### Action item
Some entries follow. Reproduce exactly the lines starting at the one with "na rzecz poprawy samopoczucia i sprawności" and stopping after the one with "Программа семинара была очень насыщенна и".

### Given information
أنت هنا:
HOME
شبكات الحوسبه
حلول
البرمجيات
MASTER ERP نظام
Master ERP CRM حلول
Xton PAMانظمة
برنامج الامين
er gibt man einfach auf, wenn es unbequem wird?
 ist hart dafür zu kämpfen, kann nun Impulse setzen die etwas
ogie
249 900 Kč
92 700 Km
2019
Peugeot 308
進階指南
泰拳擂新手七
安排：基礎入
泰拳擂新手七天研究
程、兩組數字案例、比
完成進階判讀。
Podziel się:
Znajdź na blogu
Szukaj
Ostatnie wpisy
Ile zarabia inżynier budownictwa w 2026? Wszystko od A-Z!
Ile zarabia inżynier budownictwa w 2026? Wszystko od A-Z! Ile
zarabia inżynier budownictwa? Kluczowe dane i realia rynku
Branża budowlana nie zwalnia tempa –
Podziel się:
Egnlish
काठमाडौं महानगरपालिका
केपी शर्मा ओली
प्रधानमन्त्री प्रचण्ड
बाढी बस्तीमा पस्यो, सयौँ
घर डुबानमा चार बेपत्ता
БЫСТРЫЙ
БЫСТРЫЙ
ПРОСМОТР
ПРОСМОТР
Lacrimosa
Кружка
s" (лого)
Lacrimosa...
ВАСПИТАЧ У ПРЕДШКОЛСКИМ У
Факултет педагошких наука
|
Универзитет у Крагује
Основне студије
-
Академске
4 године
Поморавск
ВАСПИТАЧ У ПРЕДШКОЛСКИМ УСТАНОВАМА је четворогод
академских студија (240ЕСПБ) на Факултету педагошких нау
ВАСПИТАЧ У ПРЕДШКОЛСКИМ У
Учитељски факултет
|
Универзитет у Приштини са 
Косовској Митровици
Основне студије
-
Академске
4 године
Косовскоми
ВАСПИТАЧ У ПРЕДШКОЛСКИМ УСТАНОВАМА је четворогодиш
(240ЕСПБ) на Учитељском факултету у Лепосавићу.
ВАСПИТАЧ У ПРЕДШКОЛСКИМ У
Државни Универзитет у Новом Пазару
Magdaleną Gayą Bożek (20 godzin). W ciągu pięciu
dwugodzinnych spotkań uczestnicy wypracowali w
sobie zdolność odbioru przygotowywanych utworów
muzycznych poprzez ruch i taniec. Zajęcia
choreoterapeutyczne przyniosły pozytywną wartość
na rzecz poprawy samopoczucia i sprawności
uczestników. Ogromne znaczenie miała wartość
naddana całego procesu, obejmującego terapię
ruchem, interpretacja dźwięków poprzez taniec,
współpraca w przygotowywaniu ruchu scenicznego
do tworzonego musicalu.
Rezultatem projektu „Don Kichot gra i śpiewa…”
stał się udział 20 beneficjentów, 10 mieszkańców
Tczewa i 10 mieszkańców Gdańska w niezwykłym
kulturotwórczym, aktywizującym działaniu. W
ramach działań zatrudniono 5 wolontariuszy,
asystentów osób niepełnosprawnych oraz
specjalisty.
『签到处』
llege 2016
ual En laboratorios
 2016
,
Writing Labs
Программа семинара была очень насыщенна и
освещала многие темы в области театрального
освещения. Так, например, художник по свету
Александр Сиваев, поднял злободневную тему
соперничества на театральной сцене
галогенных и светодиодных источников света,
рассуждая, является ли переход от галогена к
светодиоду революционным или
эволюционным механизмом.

### Response for this exercise
na rzecz poprawy samopoczucia i sprawności
uczestników. Ogromne znaczenie miała wartość
naddana całego procesu, obejmującego terapię
ruchem, interpretacja dźwięków poprzez taniec,
współpraca w przygotowywaniu ruchu scenicznego
do tworzonego musicalu.
Rezultatem projektu „Don Kichot gra i śpiewa…”
stał się udział 20 beneficjentów, 10 mieszkańców
Tczewa i 10 mieszkańców Gdańska w niezwykłym
kulturotwórczym, aktywizującym działaniu. W
ramach działań zatrudniono 5 wolontariuszy,
asystentów osób niepełnosprawnych oraz
specjalisty.
『签到处』
llege 2016
ual En laboratorios
 2016
,
Writing Labs
Программа семинара была очень насыщенна и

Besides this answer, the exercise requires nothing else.